When she kept her hand locked on his elbow all the way up to the surface, Paris almost thought it was possessive relief he read in her determined features. But maybe that was just his imagination.

Chapter 19

No decision track existed to deal with inappropriate overcrowding of the sickbay facilities by nondamaged ship’s personnel. The holographic medical interface had attempted 7,837 different paths since the away team’s return to the ship and returned to the same conclusion. Primary Function Control circuits logged this as an unacceptable programming contingency, and the Self-Maintenance Routine established a new priority in its restructure queue.

Before 0800 the next morning, there would be a decision tree allowing the medical program access to activities designed to bypass the ship’s organic control device in matters concerning crew health and safety.

When that collection of Decision Tracks had been instated, the holographic interface would be capable of banishing all fully functional organic life from its sickbay so that it could effect more efficient repairs on damaged members of the crew. It flagged an automatic reminder to order everyone now present to leave as soon as the system made it capable.

Sensors indicated acceptable reduction in oncological reproduction in the cellular structures of Patients #2 and #4.

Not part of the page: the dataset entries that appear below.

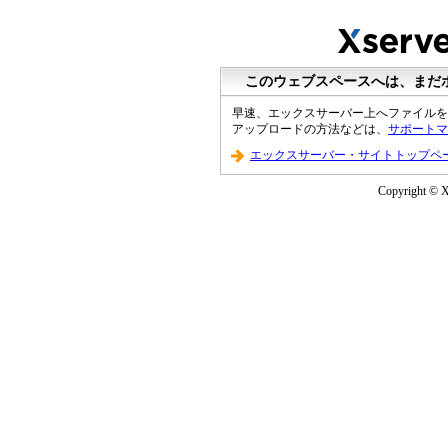
このウェブスペースへは、まだ
早速、エックスサーバー上へファイルを
アップロードの方法などは、
サポートマ
エックスサーバー・サイトトップペ
Copyright © XS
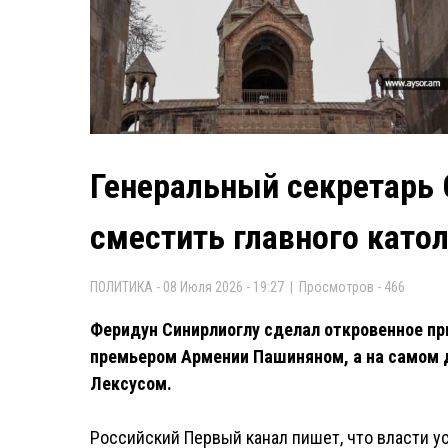
Генеральный секретарь 
сместить главного като
ПОЛИТИКА - 08 Июля 2026 - 19:27 | Просмотров - 466
Феридун Синирлиоглу сделал откровенное при
премьером Армении Пашиняном, а на самом д
Лексусом.
Российский Первый канал пишет, что власти у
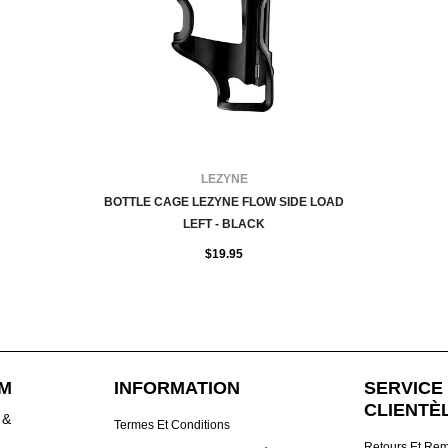
FOURNISSEUR:
LEZYNE
BOTTLE CAGE LEZYNE FLOW SIDE LOAD
LEFT - BLACK
$19.95
DM
INFORMATION
SERVICE 
CLIENTÈ
 &
Termes Et Conditions
Retours Et Re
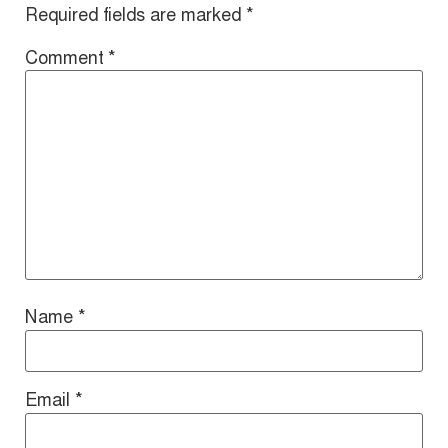
Required fields are marked
*
Comment
*
Name
*
Email
*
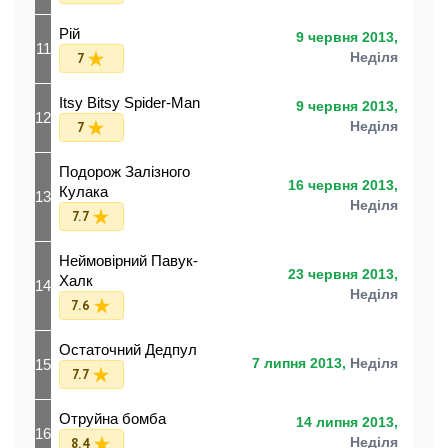
Рій
9 червня 2013,
11
7
Неділя
Itsy Bitsy Spider-Man
9 червня 2013,
12
7
Неділя
Подорож Залізного
16 червня 2013,
Кулака
13
Неділя
7.7
Неймовірний Павук-
23 червня 2013,
Халк
14
Неділя
7.6
Остаточний Дедпул
15
7 липня 2013,
Неділя
7.7
Отруйна бомба
14 липня 2013,
16
8.4
Неділя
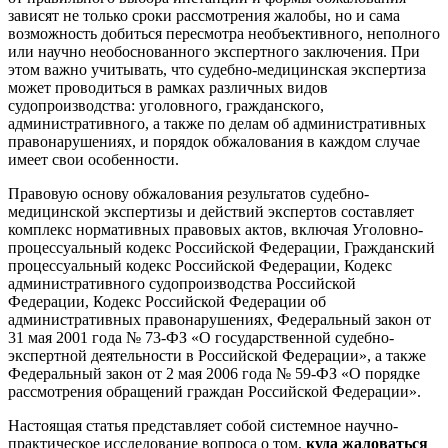
зависят не только сроки рассмотрения жалобы, но и сама
возможность добиться пересмотра необъективного, неполного
или научно необоснованного экспертного заключения. При
этом важно учитывать, что судебно-медицинская экспертиза
может проводиться в рамках различных видов
судопроизводства: уголовного, гражданского,
административного, а также по делам об административных
правонарушениях, и порядок обжалования в каждом случае
имеет свои особенности.
Правовую основу обжалования результатов судебно-
медицинской экспертизы и действий экспертов составляет
комплекс нормативных правовых актов, включая Уголовно-
процессуальный кодекс Российской Федерации, Гражданский
процессуальный кодекс Российской Федерации, Кодекс
административного судопроизводства Российской
Федерации, Кодекс Российской Федерации об
административных правонарушениях, Федеральный закон от
31 мая 2001 года № 73-ФЗ «О государственной судебно-
экспертной деятельности в Российской Федерации», а также
Федеральный закон от 2 мая 2006 года № 59-ФЗ «О порядке
рассмотрения обращений граждан Российской Федерации».
Настоящая статья представляет собой системное научно-
практическое исследование вопроса о том,
куда жаловаться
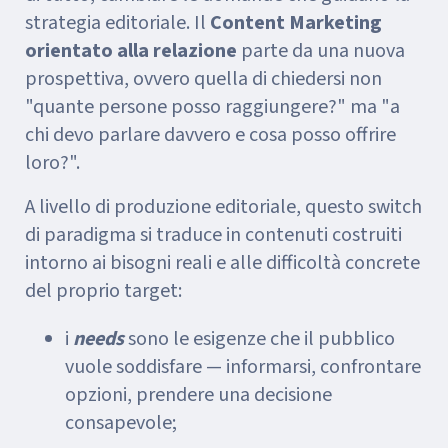
strategia editoriale. Il
Content Marketing
orientato alla relazione
parte da una nuova
prospettiva, ovvero quella di chiedersi non
"quante persone posso raggiungere?" ma "a
chi devo parlare davvero e cosa posso offrire
loro?".
A livello di produzione editoriale, questo switch
di paradigma si traduce in contenuti costruiti
intorno ai bisogni reali e alle difficoltà concrete
del proprio target:
i
needs
sono le esigenze che il pubblico
vuole soddisfare — informarsi, confrontare
opzioni, prendere una decisione
consapevole;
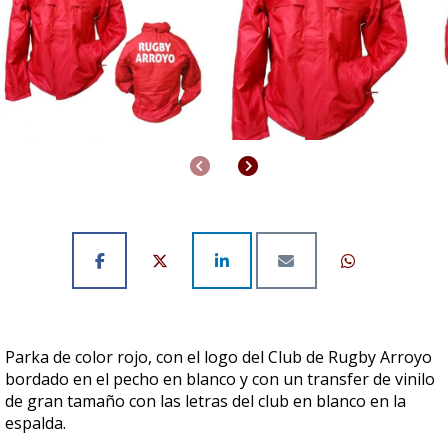
Anterior
Siguiente
Parka de color rojo, con el logo del Club de Rugby Arroyo
bordado en el pecho en blanco y con un transfer de vinilo
de gran tamaño con las letras del club en blanco en la
espalda.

Patient #1—Visual Recognition Matrix 521, “Lieutenant Tuvok”—had successfully completed a vascular repair and dermal fusion regimen, and was removed from the treatment queue. On the examination table currently positioned in front of the holographic interface’s primary projection location, Patient #3 persisted in moving erratically as attempts were made to complete a primary long-bone regenesis. Decision Track 333 required restraining the patient until unconsciousness rendered the patient immobile; Decision Track 1700 performed an override, and instead the holographic interface produced an expression of acerbic displeasure designed to secure the patient’s cooperation in his own treatment. Patient #3 displayed no discernible reaction to this expression.